» What you will do
Please reproduce the records below exactly, omitting any pictures they contain.

*** Opening Given records ***

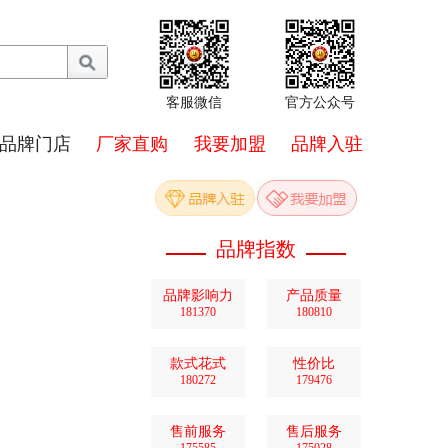
客服微信
官方公众号
品牌门店
厂家直购
我要加盟
品牌入驻
品牌指数
品牌影响力
产品质量
181370
180810
款式花式
性价比
180272
179476
售前服务
售后服务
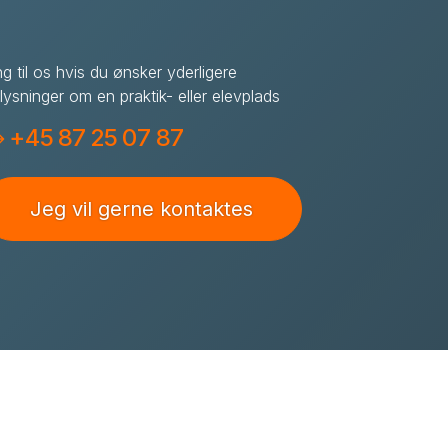
ng til os hvis du ønsker yderligere
lysninger om en praktik- eller elevplads
+45 87 25 07 87
Jeg vil gerne kontaktes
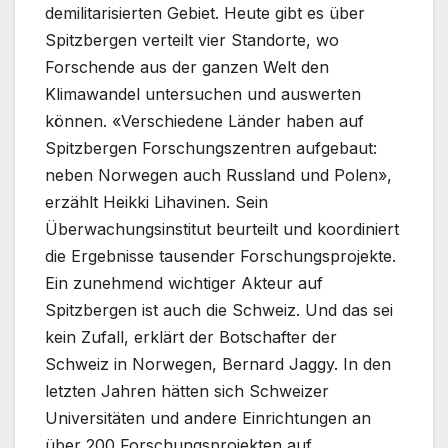
demilitarisierten Gebiet. Heute gibt es über
Spitzbergen verteilt vier Standorte, wo
Forschende aus der ganzen Welt den
Klimawandel untersuchen und auswerten
können. «Verschiedene Länder haben auf
Spitzbergen Forschungszentren aufgebaut:
neben Norwegen auch Russland und Polen»,
erzählt Heikki Lihavinen. Sein
Überwachungsinstitut beurteilt und koordiniert
die Ergebnisse tausender Forschungsprojekte.
Ein zunehmend wichtiger Akteur auf
Spitzbergen ist auch die Schweiz. Und das sei
kein Zufall, erklärt der Botschafter der
Schweiz in Norwegen, Bernard Jaggy. In den
letzten Jahren hätten sich Schweizer
Universitäten und andere Einrichtungen an
über 200 Forschungsprojekten auf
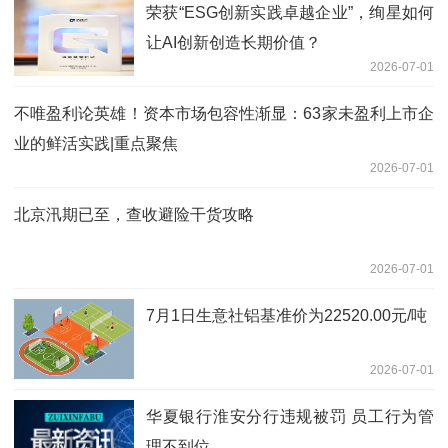
荣获“ESG创新实践卓越企业”，绚星如何
让AI创新创造长期价值？
2026-07-01
不唯盈利论英雄！资本市场包容性渐显：63家未盈利上市企
业的鲜活实践|重点聚焦
2026-07-01
北京汛期已至，查收避险干货攻略
2026-07-01
7月1日生意社铝基准价为22520.00元/吨
2026-07-01
华夏银行淮安分行违规被罚 员工行为管
理不到位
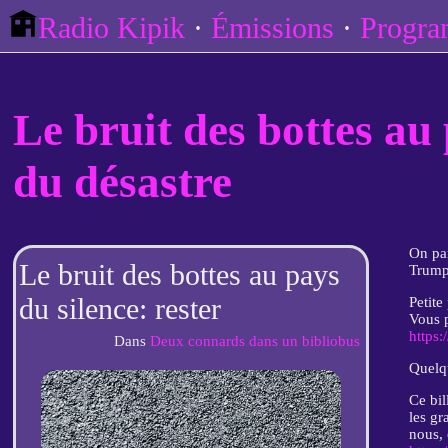
Radio Kipik
Émissions
Progr
Le bruit des bottes au 
du désastre
On par
Le bruit des bottes au pays
Trump 
du silence: rester
Petite
Vous p
bibliothécaire au coeur du
https:
Dans
Deux connards dans un bibliobus
désastre
Quelqu
Ce bil
les gr
nous, 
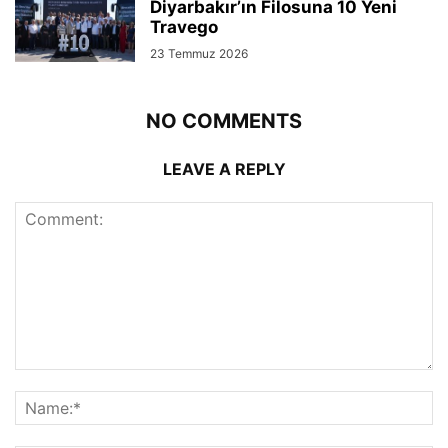
Diyarbakır’ın Filosuna 10 Yeni
Travego
23 Temmuz 2026
NO COMMENTS
LEAVE A REPLY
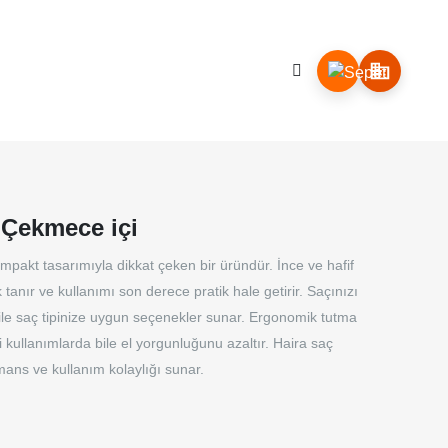
İLETİŞİM
 Çekmece içi
pakt tasarımıyla dikkat çeken bir üründür. İnce ve hafif
tanır ve kullanımı son derece pratik hale getirir. Saçınızı
rı ile saç tipinize uygun seçenekler sunar. Ergonomik tutma
i kullanımlarda bile el yorgunluğunu azaltır. Haira saç
ns ve kullanım kolaylığı sunar.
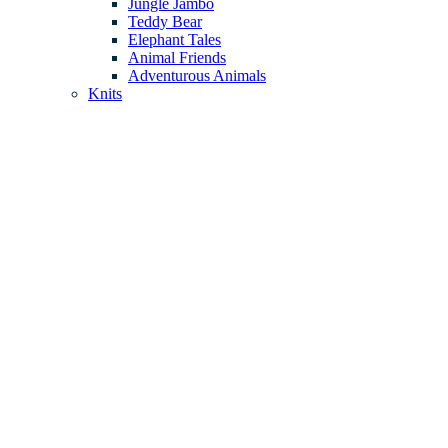
Jungle Jambo
Teddy Bear
Elephant Tales
Animal Friends
Adventurous Animals
Knits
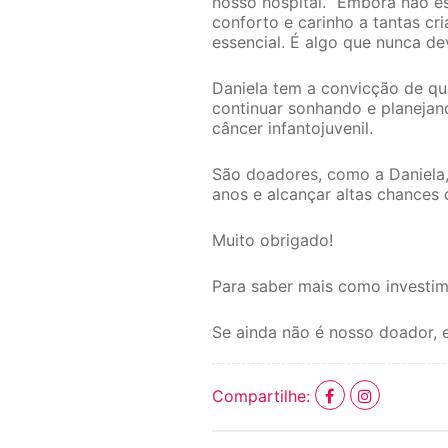
nosso hospital. “Embora não e
conforto e carinho a tantas c
essencial. É algo que nunca dev
Daniela tem a convicção de qu
continuar sonhando e planejan
câncer infantojuvenil.
São doadores, como a Daniela,
anos e alcançar altas chances
Muito obrigado!
Para saber mais como investi
Se ainda não é nosso doador, 
Compartilhe:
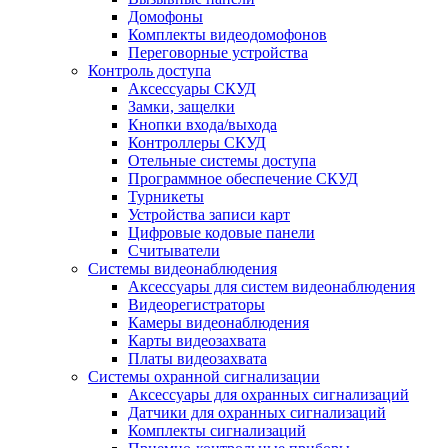
Домофоны
Комплекты видеодомофонов
Переговорные устройства
Контроль доступа
Аксессуары СКУД
Замки, защелки
Кнопки входа/выхода
Контроллеры СКУД
Отельные системы доступа
Программное обеспечение СКУД
Турникеты
Устройства записи карт
Цифровые кодовые панели
Считыватели
Системы видеонаблюдения
Аксессуары для систем видеонаблюдения
Видеорегистраторы
Камеры видеонаблюдения
Карты видеозахвата
Платы видеозахвата
Системы охранной сигнализации
Аксессуары для охранных сигнализаций
Датчики для охранных сигнализаций
Комплекты сигнализаций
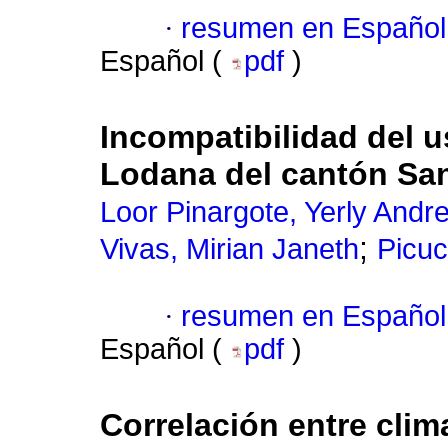
·
resumen en Español
Español (
pdf
)
Incompatibilidad del u
Lodana del cantón San
Loor Pinargote, Yerly Andr
;
Vivas, Mirian Janeth
Picuc
·
resumen en Español
Español (
pdf
)
Correlación entre cli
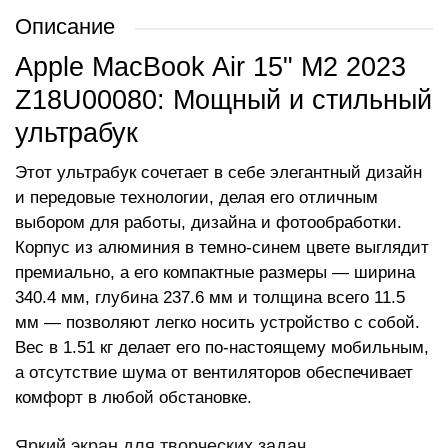
Описание
Apple MacBook Air 15" M2 2023
Z18U00080: Мощный и стильный
ультрабук
Этот ультрабук сочетает в себе элегантный дизайн
и передовые технологии, делая его отличным
выбором для работы, дизайна и фотообработки.
Корпус из алюминия в темно-синем цвете выглядит
премиально, а его компактные размеры — ширина
340.4 мм, глубина 237.6 мм и толщина всего 11.5
мм — позволяют легко носить устройство с собой.
Вес в 1.51 кг делает его по-настоящему мобильным,
а отсутствие шума от вентиляторов обеспечивает
комфорт в любой обстановке.
Яркий экран для творческих задач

*** Closing Given records ***

» Response to this exercise
客服微信
官方公众号
品牌门店
厂家直购
我要加盟
品牌入驻
品牌指数
品牌影响力
产品质量
181370
180810
款式花式
性价比
180272
179476
售前服务
售后服务
ng til os hvis du ønsker yderligere
lysninger om en praktik- eller elevplads
+45 87 25 07 87
Jeg vil gerne kontaktes
demilitarisierten Gebiet. Heute gibt es über
Spitzbergen verteilt vier Standorte, wo
Forschende aus der ganzen Welt den
Klimawandel untersuchen und auswerten
können. «Verschiedene Länder haben auf
Spitzbergen Forschungszentren aufgebaut:
neben Norwegen auch Russland und Polen»,
erzählt Heikki Lihavinen. Sein
Überwachungsinstitut beurteilt und koordiniert
die Ergebnisse tausender Forschungsprojekte.
Ein zunehmend wichtiger Akteur auf
Spitzbergen ist auch die Schweiz. Und das sei
kein Zufall, erklärt der Botschafter der
Schweiz in Norwegen, Bernard Jaggy. In den
letzten Jahren hätten sich Schweizer
Universitäten und andere Einrichtungen an
über 200 Forschungsprojekten auf
荣获“ESG创新实践卓越企业”，绚星如何
让AI创新创造长期价值？
2026-07-01
不唯盈利论英雄！资本市场包容性渐显：63家未盈利上市企
业的鲜活实践|重点聚焦
2026-07-01
北京汛期已至，查收避险干货攻略
2026-07-01
7月1日生意社铝基准价为22520.00元/吨
2026-07-01
华夏银行淮安分行违规被罚 员工行为管
理不到位
Radio Kipik
Émissions
Progr
Le bruit des bottes au 
du désastre
On par
Le bruit des bottes au pays
Trump 
du silence: rester
Petite
Vous p
bibliothécaire au coeur du
https:
Dans
Deux connards dans un bibliobus
désastre
Quelqu
Ce bil
les gr
nous, 
Diyarbakır’ın Filosuna 10 Yeni
Travego
23 Temmuz 2026
NO COMMENTS
LEAVE A REPLY
İLETİŞİM
 Çekmece içi
pakt tasarımıyla dikkat çeken bir üründür. İnce ve hafif
tanır ve kullanımı son derece pratik hale getirir. Saçınızı
rı ile saç tipinize uygun seçenekler sunar. Ergonomik tutma
i kullanımlarda bile el yorgunluğunu azaltır. Haira saç
ns ve kullanım kolaylığı sunar.
Jungle Jambo
Teddy Bear
Elephant Tales
Animal Friends
Adventurous Animals
Knits
nosso hospital. “Embora não e
conforto e carinho a tantas c
essencial. É algo que nunca dev
Daniela tem a convicção de qu
continuar sonhando e planejan
câncer infantojuvenil.
São doadores, como a Daniela,
anos e alcançar altas chances
Muito obrigado!
Para saber mais como investi
Se ainda não é nosso doador, 
Compartilhe:
Домофоны
Комплекты видеодомофонов
Переговорные устройства
Контроль доступа
Аксессуары СКУД
Замки, защелки
Кнопки входа/выхода
Контроллеры СКУД
Отельные системы доступа
Программное обеспечение СКУД
Турникеты
Устройства записи карт
Цифровые кодовые панели
Считыватели
Системы видеонаблюдения
Аксессуары для систем видеонаблюдения
Видеорегистраторы
Камеры видеонаблюдения
Карты видеозахвата
Платы видеозахвата
Системы охранной сигнализации
Аксессуары для охранных сигнализаций
Датчики для охранных сигнализаций
Комплекты сигнализаций
·
resumen en Español
Español (
pdf
)
Incompatibilidad del u
Lodana del cantón San
Loor Pinargote, Yerly Andr
;
Vivas, Mirian Janeth
Picuc
·
resumen en Español
Español (
pdf
)
Correlación entre cli
Описание
Apple MacBook Air 15" M2 2023
Z18U00080: Мощный и стильный
ультрабук
Этот ультрабук сочетает в себе элегантный дизайн
и передовые технологии, делая его отличным
выбором для работы, дизайна и фотообработки.
Корпус из алюминия в темно-синем цвете выглядит
премиально, а его компактные размеры — ширина
340.4 мм, глубина 237.6 мм и толщина всего 11.5
мм — позволяют легко носить устройство с собой.
Вес в 1.51 кг делает его по-настоящему мобильным,
а отсутствие шума от вентиляторов обеспечивает
комфорт в любой обстановке.
Яркий экран для творческих задач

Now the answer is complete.